• Exercise details
Hunt through the entries for the word "MUTANT" and copy each line in which it appears.

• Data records
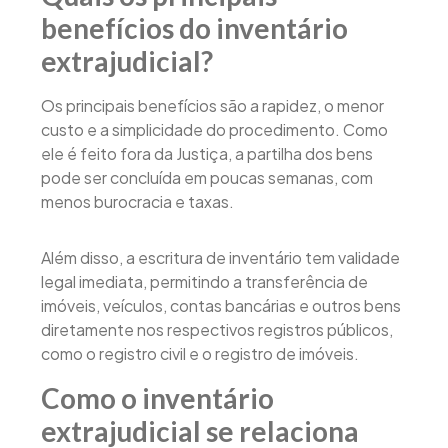
benefícios do inventário
extrajudicial?
Os principais benefícios são a rapidez, o menor
custo e a simplicidade do procedimento. Como
ele é feito fora da Justiça, a partilha dos bens
pode ser concluída em poucas semanas, com
menos burocracia e taxas.
Além disso, a escritura de inventário tem validade
legal imediata, permitindo a transferência de
imóveis, veículos, contas bancárias e outros bens
diretamente nos respectivos registros públicos,
como o registro civil e o registro de imóveis.
Como o inventário
extrajudicial se relaciona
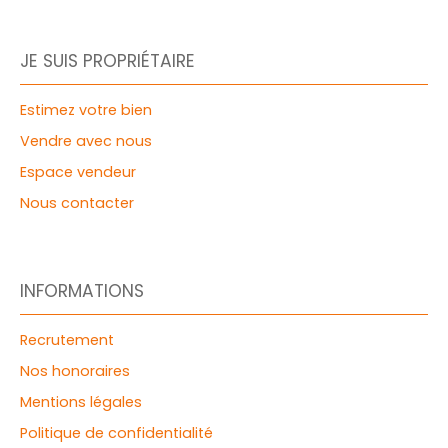
JE SUIS PROPRIÉTAIRE
Estimez votre bien
Vendre avec nous
Espace vendeur
Nous contacter
INFORMATIONS
Recrutement
Nos honoraires
Mentions légales
Politique de confidentialité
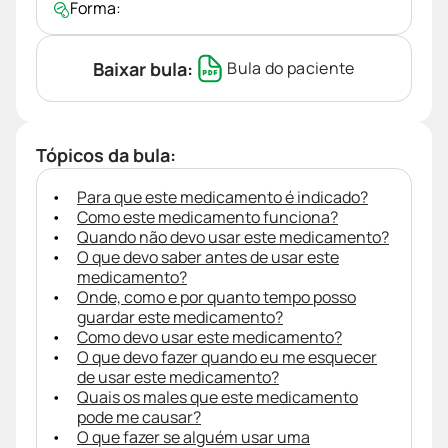
Forma:
Baixar bula:
Bula do paciente
Tópicos da bula:
Para que este medicamento é indicado?
Como este medicamento funciona?
Quando não devo usar este medicamento?
O que devo saber antes de usar este
medicamento?
Onde, como e por quanto tempo posso
guardar este medicamento?
Como devo usar este medicamento?
O que devo fazer quando eu me esquecer
de usar este medicamento?
Quais os males que este medicamento
pode me causar?
O que fazer se alguém usar uma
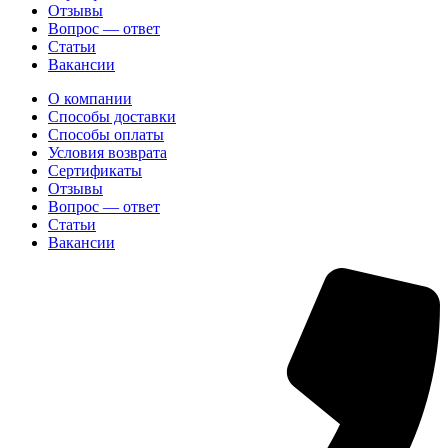
Отзывы
Вопрос — ответ
Статьи
Вакансии
О компании
Способы доставки
Способы оплаты
Условия возврата
Сертификаты
Отзывы
Вопрос — ответ
Статьи
Вакансии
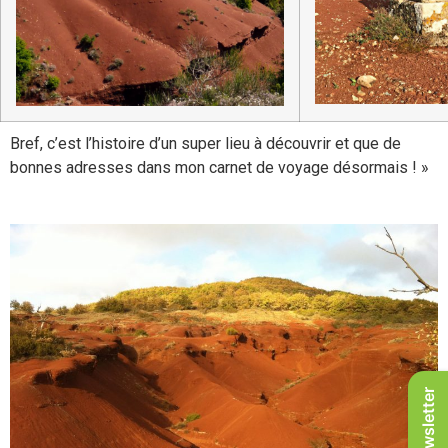
Bref, c’est l’histoire d’un super lieu à découvrir et que de
bonnes adresses dans mon carnet de voyage désormais ! »
Newsletter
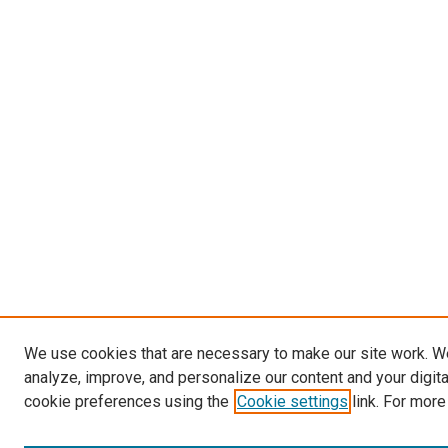
We use cookies that are necessary to make our site work. W
analyze, improve, and personalize our content and your digit
cookie preferences using the
Cookie settings
link. For more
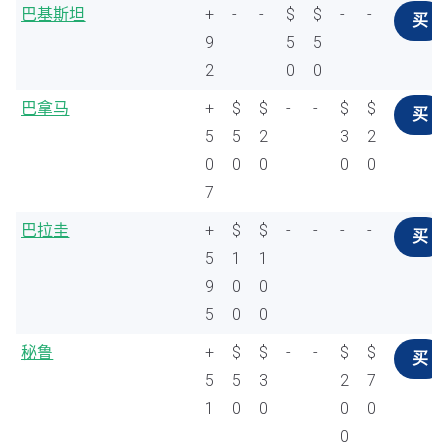
巴基斯坦
+
-
-
$
$
-
-
买
9
5
5
2
0
0
巴拿马
+
$
$
-
-
$
$
买
5
5
2
3
2
0
0
0
0
0
7
巴拉圭
+
$
$
-
-
-
-
买
5
1
1
9
0
0
5
0
0
秘鲁
+
$
$
-
-
$
$
买
5
5
3
2
7
1
0
0
0
0
0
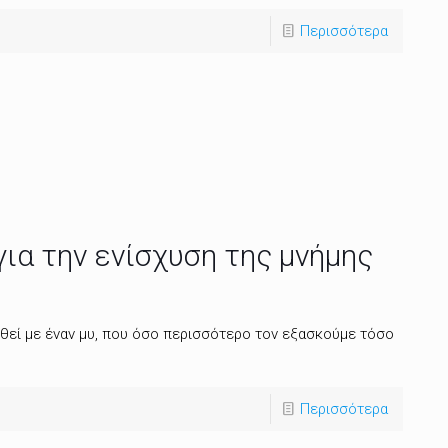
Περισσότερα
ια την ενίσχυση της μνήμης
θεί με έναν μυ, που όσο περισσότερο τον εξασκούμε τόσο
Περισσότερα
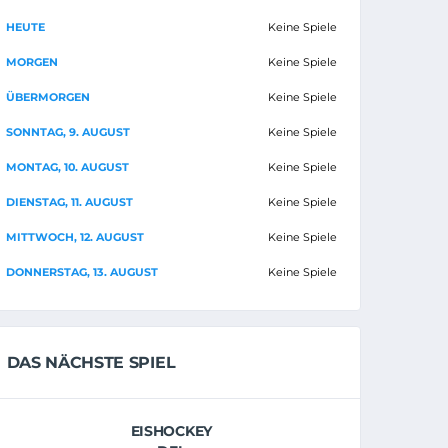
HEUTE
Keine Spiele
MORGEN
Keine Spiele
ÜBERMORGEN
Keine Spiele
SONNTAG, 9. AUGUST
Keine Spiele
MONTAG, 10. AUGUST
Keine Spiele
DIENSTAG, 11. AUGUST
Keine Spiele
MITTWOCH, 12. AUGUST
Keine Spiele
DONNERSTAG, 13. AUGUST
Keine Spiele
DAS NÄCHSTE SPIEL
EISHOCKEY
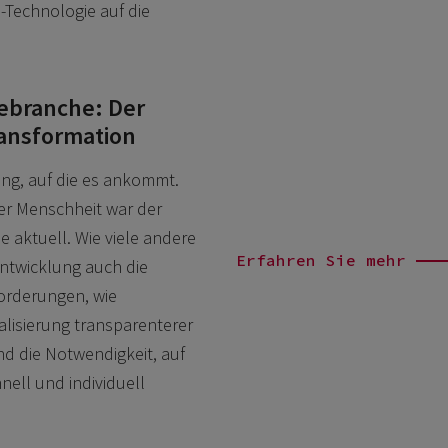
-Technologie auf die
iebranche: Der
Transformation
ung, auf die es ankommt.
der Menschheit war der
 aktuell. Wie viele andere
Erfahren Sie mehr
Entwicklung auch die
orderungen, wie
talisierung transparenterer
 die Notwendigkeit, auf
ell und individuell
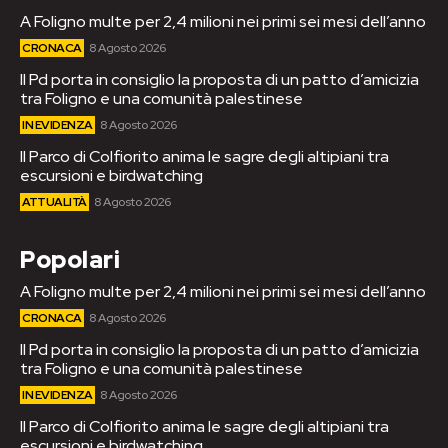
A Foligno multe per 2,4 milioni nei primi sei mesi dell’anno
CRONACA
8 Agosto 2026
Il Pd porta in consiglio la proposta di un patto d’amicizia
tra Foligno e una comunità palestinese
IN EVIDENZA
8 Agosto 2026
Il Parco di Colfiorito anima le sagre degli altipiani tra
escursioni e birdwatching
ATTUALITÀ
8 Agosto 2026
Popolari
A Foligno multe per 2,4 milioni nei primi sei mesi dell’anno
CRONACA
8 Agosto 2026
Il Pd porta in consiglio la proposta di un patto d’amicizia
tra Foligno e una comunità palestinese
IN EVIDENZA
8 Agosto 2026
Il Parco di Colfiorito anima le sagre degli altipiani tra
escursioni e birdwatching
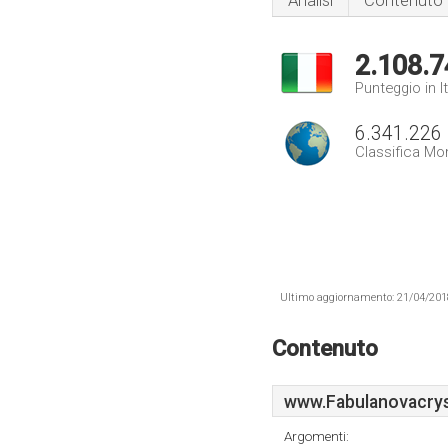
Analisi
Contenuto
2.108.7
Punteggio in It
6.341.226
Classifica Mo
Ultimo aggiornamento: 21/04/2018 .
Contenuto
www.Fabulanovacrysta
Argomenti:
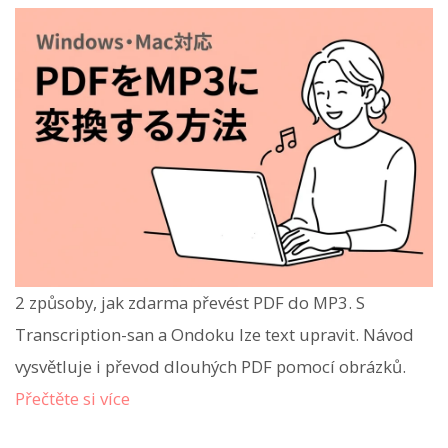
2 způsoby, jak zdarma převést PDF do MP3. S
Transcription-san a Ondoku lze text upravit. Návod
vysvětluje i převod dlouhých PDF pomocí obrázků.
Přečtěte si více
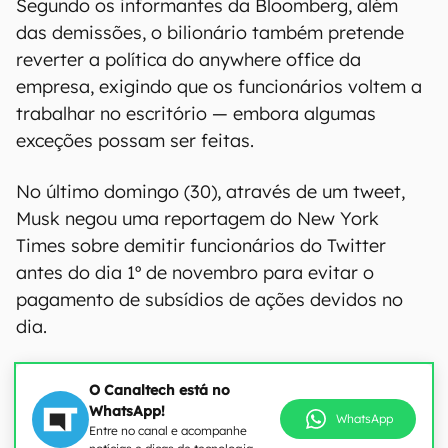
Segundo os informantes da Bloomberg, além
das demissões, o bilionário também pretende
reverter a política do anywhere office da
empresa, exigindo que os funcionários voltem a
trabalhar no escritório — embora algumas
exceções possam ser feitas.
No último domingo (30), através de um tweet,
Musk negou uma reportagem do New York
Times sobre demitir funcionários do Twitter
antes do dia 1º de novembro para evitar o
pagamento de subsídios de ações devidos no
dia.
O Canaltech está no
WhatsApp!
WhatsApp
Entre no canal e acompanhe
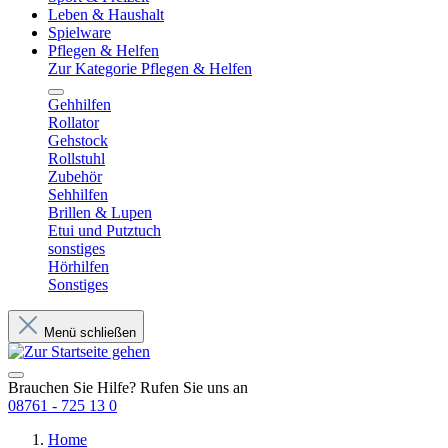
Leben & Haushalt
Spielware
Pflegen & Helfen
Zur Kategorie Pflegen & Helfen
Gehhilfen
Rollator
Gehstock
Rollstuhl
Zubehör
Sehhilfen
Brillen & Lupen
Etui und Putztuch
sonstiges
Hörhilfen
Sonstiges
Menü schließen
Brauchen Sie Hilfe? Rufen Sie uns an
08761 - 725 13 0
Home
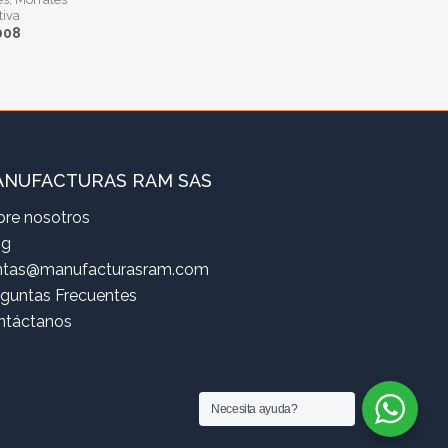
tiva
008
NUFACTURAS RAM SAS
bre nosotros
og
ntas@manufacturasram.com
eguntas Frecuentes
ntáctanos
Necesita ayuda?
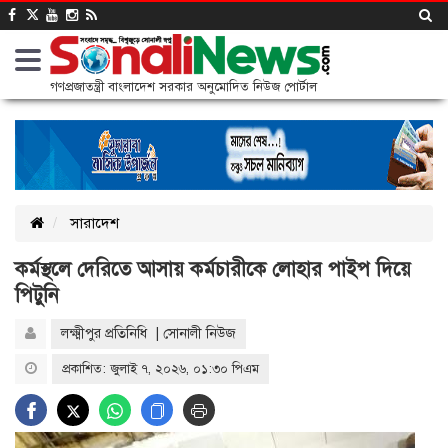
গণপ্রজাতন্ত্রী বাংলাদেশ সরকার অনুমোদিত নিউজ পোর্টাল
সারাদেশ
কর্মস্থলে দেরিতে আসায় কর্মচারীকে লোহার পাইপ দিয়ে
পিটুনি
লক্ষ্মীপুর প্রতিনিধি | সোনালী নিউজ
প্রকাশিত: জুলাই ৭, ২০২৬, ০১:৩০ পিএম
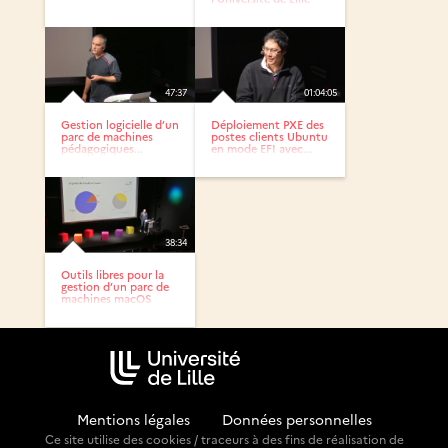
(sciences...
47:37
01:04:05
Gestion logicielle d’un
Déploiement PXE des
parc de machines
postes clients Ubuntu
pédagogiques...
en mode EFI avec...
38:34
Outils libres pour la
gestion d’un parc de
machines macOS
Mentions légales
-
Données personnelles
Ce site utilise des cookies / traceurs à des fins de réalisation de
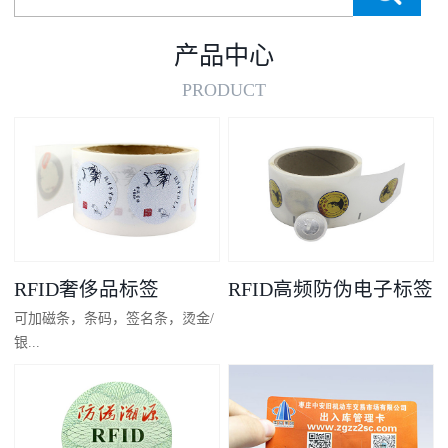
产品中心
PRODUCT
RFID奢侈品标签
RFID高频防伪电子标签
可加磁条，条码，签名条，烫金/
银...
凸码，金/银底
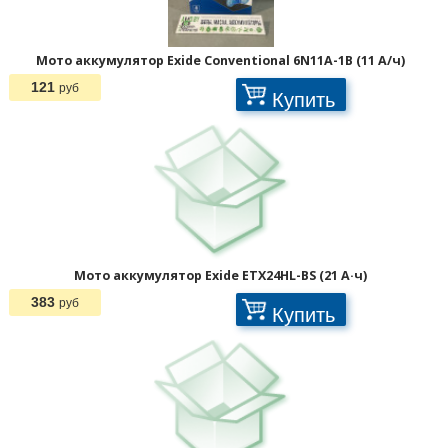
Мото аккумулятор Exide Conventional 6N11A-1B (11 А/ч)
121
руб
Купить
Мото аккумулятор Exide ETX24HL-BS (21 А·ч)
383
руб
Купить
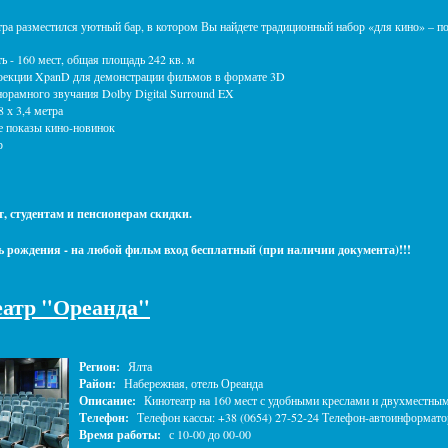
ра разместился уютный бар, в котором Вы найдете традиционный набор «для кино» – поп
- 160 мест, общая площадь 242 кв. м
екции XpanD для демонстрации фильмов в формате 3D
рамного звучания Dolby Digital Surround EX
х 3,4 метра
показы кино-новинок
р
т, студентам и пенсионерам скидки.
нь рождения - на любой фильм вход бесплатный (при наличии документа)!!!
атр "Ореанда"
Регион:
Ялта
Район:
Набережная, отель Ореанда
Описание:
Кинотеатр на 160 мест с удобными креслами и двухместны
Телефон:
Телефон кассы: +38 (0654) 27-52-24 Телефон-автоинформатор
Время работы:
с 10-00 до 00-00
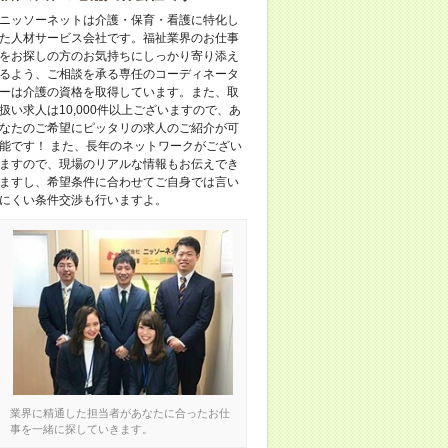
ニッソーネットは介護・保育・看護に特化し
た人材サービス会社です。福祉業界のお仕事
をお探しの方のお気持ちにしっかり寄り添え
るよう、ご相談を承る専任のコーディネータ
ーは介護の資格を取得しています。また、取
扱い求人は10,000件以上ございますので、あ
なたのご希望にピッタリの求人のご紹介が可
能です！ また、長年のネットワークがござい
ますので、現場のリアルな情報もお伝えでき
ますし、希望条件に合わせてご自身では言い
にくい条件交渉も行いますよ。
業界に精通した担当者があなたに合ったお仕
事を一緒に探していきます。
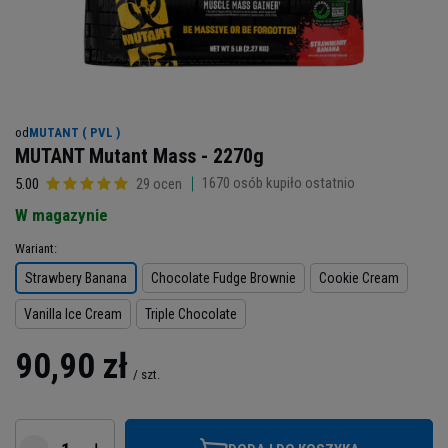
od
MUTANT ( PVL )
MUTANT Mutant Mass - 2270g
1670
osób kupiło ostatnio
5.00
29 ocen
W magazynie
Wariant
Strawbery Banana
Chocolate Fudge Brownie
Cookie Cream
Vanilla Ice Cream
Triple Chocolate
90,90 zł
/
szt.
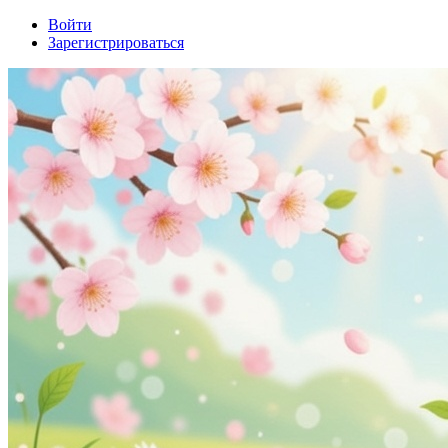
Войти
Зарегистрироваться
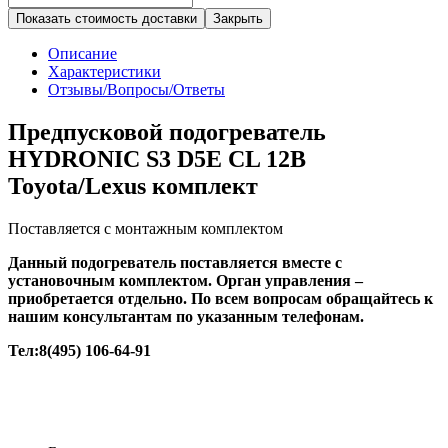
Показать стоимость доставки
Закрыть
Описание
Характеристики
Отзывы/Вопросы/Ответы
Предпусковой подогреватель
HYDRONIC S3 D5E CL 12В
Toyota/Lexus комплект
Поставляется с монтажным комплектом
Данный подогреватель поставляется вместе с
установочным комплектом. Орган управления –
приобретается отдельно. По всем вопросам обращайтесь к
нашим консультантам по указанным телефонам.
Тел:8(495) 106-64-91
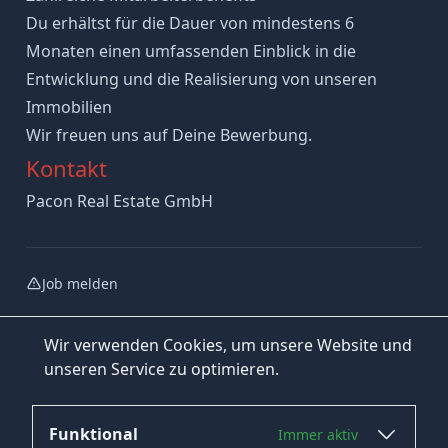
Du erhältst für die Dauer von mindestens 6
Monaten einen umfassenden Einblick in die
Entwicklung und die Realisierung von unseren
Immobilien
Wir freuen uns auf Deine Bewerbung.
Kontakt
Pacon Real Estate GmbH
Job melden
Wir verwenden Cookies, um unsere Website und
unseren Service zu optimieren.
Funktional
Immer aktiv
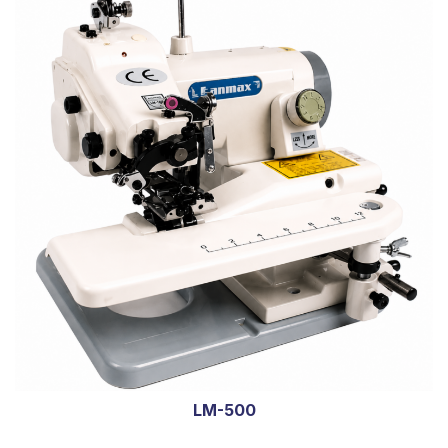
LM-500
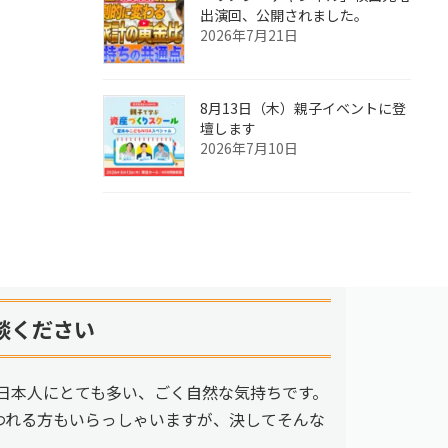
出演回、公開されました。
2026年7月21日
8月13日（木）親子イベントに登
壇します
2026年7月10日
談ください
日本人にとても多い、ごく自然な気持ちです。
われる方もいらっしゃいますが、決してそんな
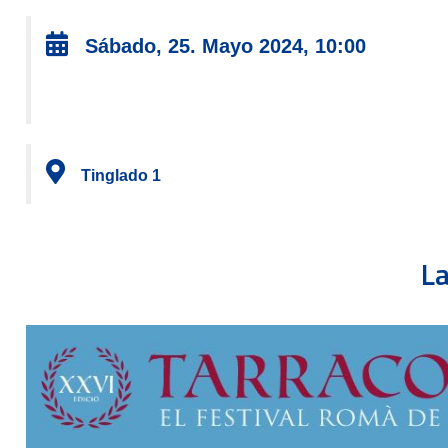
Sábado, 25. Mayo 2024, 10:00
Tinglado 1
La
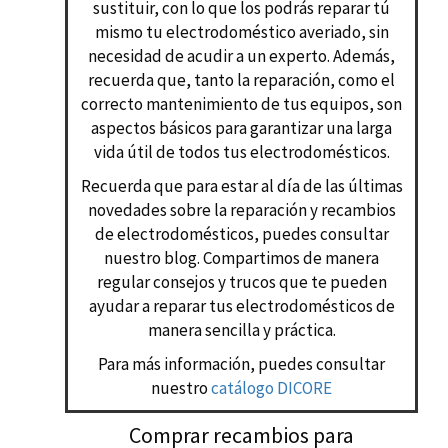
sustituir, con lo que los podrás reparar tú
mismo tu electrodoméstico averiado, sin
necesidad de acudir a un experto. Además,
recuerda que, tanto la reparación, como el
correcto mantenimiento de tus equipos, son
aspectos básicos para garantizar una larga
vida útil de todos tus electrodomésticos.
Recuerda que para estar al día de las últimas
novedades sobre la reparación y recambios
de electrodomésticos, puedes consultar
nuestro blog. Compartimos de manera
regular consejos y trucos que te pueden
ayudar a reparar tus electrodomésticos de
manera sencilla y práctica.
Para más información, puedes consultar
nuestro
catálogo DICORE
Comprar recambios para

• Solution to the exercise
MUTANT ( PVL )
MUTANT Mutant Mass - 2270g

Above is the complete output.